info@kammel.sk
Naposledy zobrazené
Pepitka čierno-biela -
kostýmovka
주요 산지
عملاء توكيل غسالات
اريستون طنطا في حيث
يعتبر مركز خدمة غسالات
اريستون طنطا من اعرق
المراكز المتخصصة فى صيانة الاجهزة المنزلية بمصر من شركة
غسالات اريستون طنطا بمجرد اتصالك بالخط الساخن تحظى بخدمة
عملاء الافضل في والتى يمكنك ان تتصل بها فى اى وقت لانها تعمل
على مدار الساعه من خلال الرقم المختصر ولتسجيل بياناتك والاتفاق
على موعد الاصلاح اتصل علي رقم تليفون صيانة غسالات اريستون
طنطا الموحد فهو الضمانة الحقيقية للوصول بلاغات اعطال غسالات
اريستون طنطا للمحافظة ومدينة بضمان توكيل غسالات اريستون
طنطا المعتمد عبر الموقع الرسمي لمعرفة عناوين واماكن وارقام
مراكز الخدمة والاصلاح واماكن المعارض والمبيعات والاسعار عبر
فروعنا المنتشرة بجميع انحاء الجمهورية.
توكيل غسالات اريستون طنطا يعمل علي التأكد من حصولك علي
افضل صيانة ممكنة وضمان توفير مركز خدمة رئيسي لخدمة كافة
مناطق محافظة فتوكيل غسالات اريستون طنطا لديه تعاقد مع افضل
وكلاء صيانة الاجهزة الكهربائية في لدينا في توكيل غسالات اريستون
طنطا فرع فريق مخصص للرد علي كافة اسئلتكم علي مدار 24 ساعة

**What to produce**
What is wanted is an exact copy of the data.

**Task solution**
info@kammel.sk
Naposledy zobrazené
Pepitka čierno-biela -
kostýmovka
주요 산지
عملاء توكيل غسالات
اريستون طنطا في حيث
يعتبر مركز خدمة غسالات
اريستون طنطا من اعرق
المراكز المتخصصة فى صيانة الاجهزة المنزلية بمصر من شركة
غسالات اريستون طنطا بمجرد اتصالك بالخط الساخن تحظى بخدمة
عملاء الافضل في والتى يمكنك ان تتصل بها فى اى وقت لانها تعمل
على مدار الساعه من خلال الرقم المختصر ولتسجيل بياناتك والاتفاق
على موعد الاصلاح اتصل علي رقم تليفون صيانة غسالات اريستون
طنطا الموحد فهو الضمانة الحقيقية للوصول بلاغات اعطال غسالات
اريستون طنطا للمحافظة ومدينة بضمان توكيل غسالات اريستون
طنطا المعتمد عبر الموقع الرسمي لمعرفة عناوين واماكن وارقام
مراكز الخدمة والاصلاح واماكن المعارض والمبيعات والاسعار عبر
فروعنا المنتشرة بجميع انحاء الجمهورية.
توكيل غسالات اريستون طنطا يعمل علي التأكد من حصولك علي
افضل صيانة ممكنة وضمان توفير مركز خدمة رئيسي لخدمة كافة
مناطق محافظة فتوكيل غسالات اريستون طنطا لديه تعاقد مع افضل
وكلاء صيانة الاجهزة الكهربائية في لدينا في توكيل غسالات اريستون
طنطا فرع فريق مخصص للرد علي كافة اسئلتكم علي مدار 24 ساعة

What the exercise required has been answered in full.